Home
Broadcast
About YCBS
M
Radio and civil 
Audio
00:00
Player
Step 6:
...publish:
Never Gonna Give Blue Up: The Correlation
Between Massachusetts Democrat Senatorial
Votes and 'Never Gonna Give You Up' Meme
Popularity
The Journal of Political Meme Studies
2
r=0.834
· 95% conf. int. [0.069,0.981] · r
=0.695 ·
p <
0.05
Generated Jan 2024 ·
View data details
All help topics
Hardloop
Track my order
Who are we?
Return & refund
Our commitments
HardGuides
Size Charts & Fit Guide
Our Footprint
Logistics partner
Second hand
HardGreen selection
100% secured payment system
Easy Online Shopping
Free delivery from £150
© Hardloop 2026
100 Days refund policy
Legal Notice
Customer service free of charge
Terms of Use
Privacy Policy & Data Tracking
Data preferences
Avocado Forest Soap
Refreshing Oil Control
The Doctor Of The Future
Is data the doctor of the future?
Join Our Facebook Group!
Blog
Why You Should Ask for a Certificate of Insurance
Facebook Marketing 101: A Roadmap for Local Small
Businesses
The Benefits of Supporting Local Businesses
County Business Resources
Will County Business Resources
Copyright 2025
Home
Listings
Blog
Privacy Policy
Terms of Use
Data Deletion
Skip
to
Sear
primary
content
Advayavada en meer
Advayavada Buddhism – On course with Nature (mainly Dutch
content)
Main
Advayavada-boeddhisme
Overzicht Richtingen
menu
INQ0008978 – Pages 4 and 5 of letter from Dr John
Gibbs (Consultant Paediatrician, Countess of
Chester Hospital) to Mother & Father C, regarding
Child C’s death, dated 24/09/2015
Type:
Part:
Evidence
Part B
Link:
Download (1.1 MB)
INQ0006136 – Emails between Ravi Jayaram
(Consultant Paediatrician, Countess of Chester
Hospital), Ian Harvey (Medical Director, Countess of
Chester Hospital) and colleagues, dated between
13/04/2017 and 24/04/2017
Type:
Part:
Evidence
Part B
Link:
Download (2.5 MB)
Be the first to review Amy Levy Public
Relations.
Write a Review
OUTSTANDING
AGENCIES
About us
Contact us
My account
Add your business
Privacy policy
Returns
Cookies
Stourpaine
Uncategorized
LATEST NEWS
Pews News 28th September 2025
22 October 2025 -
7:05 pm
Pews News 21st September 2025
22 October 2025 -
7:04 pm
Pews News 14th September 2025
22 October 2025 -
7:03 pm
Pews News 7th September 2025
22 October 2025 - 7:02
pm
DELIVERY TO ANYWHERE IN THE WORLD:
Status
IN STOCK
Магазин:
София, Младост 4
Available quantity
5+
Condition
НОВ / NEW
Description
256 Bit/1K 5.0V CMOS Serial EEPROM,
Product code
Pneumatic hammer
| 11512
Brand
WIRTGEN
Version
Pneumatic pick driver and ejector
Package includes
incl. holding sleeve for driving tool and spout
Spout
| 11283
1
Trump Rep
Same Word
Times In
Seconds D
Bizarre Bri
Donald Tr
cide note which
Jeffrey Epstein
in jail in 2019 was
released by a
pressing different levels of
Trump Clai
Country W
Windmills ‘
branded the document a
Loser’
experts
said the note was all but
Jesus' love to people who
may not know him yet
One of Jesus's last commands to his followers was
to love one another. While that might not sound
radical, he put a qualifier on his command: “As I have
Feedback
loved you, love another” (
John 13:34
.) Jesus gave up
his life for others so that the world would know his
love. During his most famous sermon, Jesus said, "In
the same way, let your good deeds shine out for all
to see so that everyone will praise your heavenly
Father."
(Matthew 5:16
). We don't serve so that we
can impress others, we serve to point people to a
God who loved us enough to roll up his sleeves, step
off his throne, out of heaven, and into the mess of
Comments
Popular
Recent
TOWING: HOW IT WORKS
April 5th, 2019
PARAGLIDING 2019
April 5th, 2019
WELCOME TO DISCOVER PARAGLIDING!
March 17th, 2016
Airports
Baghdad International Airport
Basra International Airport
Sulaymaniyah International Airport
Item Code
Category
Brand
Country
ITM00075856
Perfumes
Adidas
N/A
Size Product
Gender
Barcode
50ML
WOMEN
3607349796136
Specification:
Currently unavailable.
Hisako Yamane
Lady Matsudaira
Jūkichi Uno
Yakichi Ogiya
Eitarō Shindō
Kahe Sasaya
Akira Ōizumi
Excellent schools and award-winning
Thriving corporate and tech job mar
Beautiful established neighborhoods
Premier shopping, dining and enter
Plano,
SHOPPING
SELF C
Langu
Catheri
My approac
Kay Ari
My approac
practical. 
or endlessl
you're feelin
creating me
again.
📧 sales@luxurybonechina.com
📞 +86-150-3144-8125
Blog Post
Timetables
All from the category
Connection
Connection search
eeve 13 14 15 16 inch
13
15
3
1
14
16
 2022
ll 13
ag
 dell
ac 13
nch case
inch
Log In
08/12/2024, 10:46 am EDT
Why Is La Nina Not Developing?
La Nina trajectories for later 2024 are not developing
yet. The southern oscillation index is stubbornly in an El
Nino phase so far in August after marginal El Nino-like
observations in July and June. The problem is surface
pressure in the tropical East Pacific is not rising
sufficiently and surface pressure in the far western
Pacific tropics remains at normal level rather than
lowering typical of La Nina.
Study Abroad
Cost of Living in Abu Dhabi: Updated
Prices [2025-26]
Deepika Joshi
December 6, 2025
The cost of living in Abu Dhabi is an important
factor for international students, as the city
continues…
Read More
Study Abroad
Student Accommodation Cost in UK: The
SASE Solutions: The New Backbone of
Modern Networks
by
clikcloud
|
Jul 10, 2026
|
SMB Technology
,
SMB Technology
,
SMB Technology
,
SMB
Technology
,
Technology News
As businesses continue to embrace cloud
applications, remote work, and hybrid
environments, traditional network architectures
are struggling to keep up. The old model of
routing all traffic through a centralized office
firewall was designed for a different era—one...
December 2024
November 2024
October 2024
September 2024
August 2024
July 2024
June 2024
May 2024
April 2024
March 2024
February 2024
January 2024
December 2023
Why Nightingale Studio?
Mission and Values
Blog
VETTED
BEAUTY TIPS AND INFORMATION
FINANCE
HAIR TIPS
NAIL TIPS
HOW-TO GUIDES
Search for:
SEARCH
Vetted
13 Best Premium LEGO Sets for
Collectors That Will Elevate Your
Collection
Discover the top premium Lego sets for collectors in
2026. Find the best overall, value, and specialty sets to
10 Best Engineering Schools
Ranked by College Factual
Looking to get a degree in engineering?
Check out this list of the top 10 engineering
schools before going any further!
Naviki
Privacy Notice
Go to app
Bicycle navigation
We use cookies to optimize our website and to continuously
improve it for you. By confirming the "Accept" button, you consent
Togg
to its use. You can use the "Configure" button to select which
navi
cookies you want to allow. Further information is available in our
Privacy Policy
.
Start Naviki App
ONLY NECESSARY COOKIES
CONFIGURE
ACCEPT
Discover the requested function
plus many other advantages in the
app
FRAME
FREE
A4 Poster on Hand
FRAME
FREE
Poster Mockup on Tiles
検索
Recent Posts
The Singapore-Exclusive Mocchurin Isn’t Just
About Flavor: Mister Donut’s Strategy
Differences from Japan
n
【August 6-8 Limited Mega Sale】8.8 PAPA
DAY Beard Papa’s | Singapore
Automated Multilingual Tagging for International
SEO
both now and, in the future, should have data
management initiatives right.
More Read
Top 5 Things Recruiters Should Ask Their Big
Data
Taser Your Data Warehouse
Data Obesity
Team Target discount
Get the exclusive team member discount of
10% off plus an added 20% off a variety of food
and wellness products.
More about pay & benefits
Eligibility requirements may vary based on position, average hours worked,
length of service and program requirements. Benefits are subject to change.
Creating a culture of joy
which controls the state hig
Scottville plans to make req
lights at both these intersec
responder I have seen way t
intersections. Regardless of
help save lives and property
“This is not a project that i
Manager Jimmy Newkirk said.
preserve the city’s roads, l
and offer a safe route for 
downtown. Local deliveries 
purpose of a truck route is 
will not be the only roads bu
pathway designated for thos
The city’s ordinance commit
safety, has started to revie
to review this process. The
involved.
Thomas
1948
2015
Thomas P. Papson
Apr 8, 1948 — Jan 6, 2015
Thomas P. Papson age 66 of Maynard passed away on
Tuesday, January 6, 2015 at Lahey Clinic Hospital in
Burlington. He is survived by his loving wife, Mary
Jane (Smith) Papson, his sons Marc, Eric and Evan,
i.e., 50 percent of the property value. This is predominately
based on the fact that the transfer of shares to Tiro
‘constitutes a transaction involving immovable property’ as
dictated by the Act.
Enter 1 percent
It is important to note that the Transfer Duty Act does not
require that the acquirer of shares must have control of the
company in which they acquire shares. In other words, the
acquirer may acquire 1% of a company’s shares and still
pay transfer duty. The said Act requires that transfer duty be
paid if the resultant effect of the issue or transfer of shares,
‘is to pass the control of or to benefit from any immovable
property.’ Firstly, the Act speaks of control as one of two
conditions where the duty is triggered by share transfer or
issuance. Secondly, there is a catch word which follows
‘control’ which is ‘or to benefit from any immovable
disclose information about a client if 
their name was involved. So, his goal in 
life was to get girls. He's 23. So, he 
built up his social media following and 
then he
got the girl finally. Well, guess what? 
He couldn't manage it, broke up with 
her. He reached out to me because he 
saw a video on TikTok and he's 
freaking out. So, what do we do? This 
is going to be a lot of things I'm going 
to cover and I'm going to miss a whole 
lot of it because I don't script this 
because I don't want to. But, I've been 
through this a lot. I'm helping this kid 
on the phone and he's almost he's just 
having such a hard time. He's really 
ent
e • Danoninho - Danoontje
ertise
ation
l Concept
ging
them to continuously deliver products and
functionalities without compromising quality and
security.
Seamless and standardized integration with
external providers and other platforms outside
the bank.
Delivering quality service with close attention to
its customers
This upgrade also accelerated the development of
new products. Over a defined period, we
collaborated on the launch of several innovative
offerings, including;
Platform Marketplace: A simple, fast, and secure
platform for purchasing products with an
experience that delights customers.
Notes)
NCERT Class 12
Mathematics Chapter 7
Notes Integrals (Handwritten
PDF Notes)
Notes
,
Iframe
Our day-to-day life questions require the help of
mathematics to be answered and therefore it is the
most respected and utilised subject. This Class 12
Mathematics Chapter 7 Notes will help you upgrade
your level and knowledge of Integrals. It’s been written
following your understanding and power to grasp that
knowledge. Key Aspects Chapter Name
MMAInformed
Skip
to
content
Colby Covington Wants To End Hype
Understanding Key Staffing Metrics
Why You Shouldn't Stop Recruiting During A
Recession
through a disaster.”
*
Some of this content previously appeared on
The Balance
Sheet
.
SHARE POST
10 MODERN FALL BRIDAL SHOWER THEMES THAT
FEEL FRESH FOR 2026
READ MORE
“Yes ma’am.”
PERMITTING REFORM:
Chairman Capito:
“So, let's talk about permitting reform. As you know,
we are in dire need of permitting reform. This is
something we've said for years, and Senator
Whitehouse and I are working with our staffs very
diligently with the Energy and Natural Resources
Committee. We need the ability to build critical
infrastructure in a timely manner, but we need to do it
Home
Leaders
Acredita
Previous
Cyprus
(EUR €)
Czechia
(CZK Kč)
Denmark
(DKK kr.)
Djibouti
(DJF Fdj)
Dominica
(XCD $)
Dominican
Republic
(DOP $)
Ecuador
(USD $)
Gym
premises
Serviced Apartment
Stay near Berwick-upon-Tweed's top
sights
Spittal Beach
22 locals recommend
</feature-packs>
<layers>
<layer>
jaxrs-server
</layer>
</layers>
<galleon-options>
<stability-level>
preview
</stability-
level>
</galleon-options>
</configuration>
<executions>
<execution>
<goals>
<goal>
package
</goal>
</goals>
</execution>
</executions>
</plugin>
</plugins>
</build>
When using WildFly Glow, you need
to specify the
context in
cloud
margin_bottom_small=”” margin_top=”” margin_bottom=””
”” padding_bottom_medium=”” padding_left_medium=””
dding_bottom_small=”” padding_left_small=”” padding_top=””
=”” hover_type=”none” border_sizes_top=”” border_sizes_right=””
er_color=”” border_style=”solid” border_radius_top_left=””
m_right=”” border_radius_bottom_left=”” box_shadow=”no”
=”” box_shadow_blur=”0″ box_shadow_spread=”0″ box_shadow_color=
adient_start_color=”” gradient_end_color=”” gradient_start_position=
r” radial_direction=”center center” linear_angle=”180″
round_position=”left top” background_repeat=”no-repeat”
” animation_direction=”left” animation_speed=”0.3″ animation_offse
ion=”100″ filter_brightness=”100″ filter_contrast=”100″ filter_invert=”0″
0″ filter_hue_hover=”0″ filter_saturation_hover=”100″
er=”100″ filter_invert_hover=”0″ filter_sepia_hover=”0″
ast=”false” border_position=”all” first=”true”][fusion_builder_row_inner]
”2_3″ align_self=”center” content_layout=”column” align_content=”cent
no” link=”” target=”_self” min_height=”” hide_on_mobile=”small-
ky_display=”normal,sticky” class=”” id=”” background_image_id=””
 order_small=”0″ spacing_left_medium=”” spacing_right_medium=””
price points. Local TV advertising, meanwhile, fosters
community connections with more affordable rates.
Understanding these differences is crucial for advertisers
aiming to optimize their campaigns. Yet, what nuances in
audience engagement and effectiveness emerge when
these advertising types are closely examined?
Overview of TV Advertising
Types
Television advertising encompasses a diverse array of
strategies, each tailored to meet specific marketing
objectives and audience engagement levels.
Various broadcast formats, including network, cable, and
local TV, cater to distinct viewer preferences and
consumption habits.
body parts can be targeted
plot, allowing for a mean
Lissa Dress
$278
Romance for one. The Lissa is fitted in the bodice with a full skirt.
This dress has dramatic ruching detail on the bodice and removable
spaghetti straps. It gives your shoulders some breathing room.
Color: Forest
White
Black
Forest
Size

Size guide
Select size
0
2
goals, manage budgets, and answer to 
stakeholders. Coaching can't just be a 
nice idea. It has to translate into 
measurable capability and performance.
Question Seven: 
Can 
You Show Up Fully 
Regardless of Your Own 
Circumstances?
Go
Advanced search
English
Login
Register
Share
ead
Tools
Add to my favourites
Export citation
• • •
BRIEF:
Copy the lines that hold the word "loved". Take them from the records above.

EXERCISE RESULT:
loved you, love another” (
God who loved us enough to roll up his sleeves, step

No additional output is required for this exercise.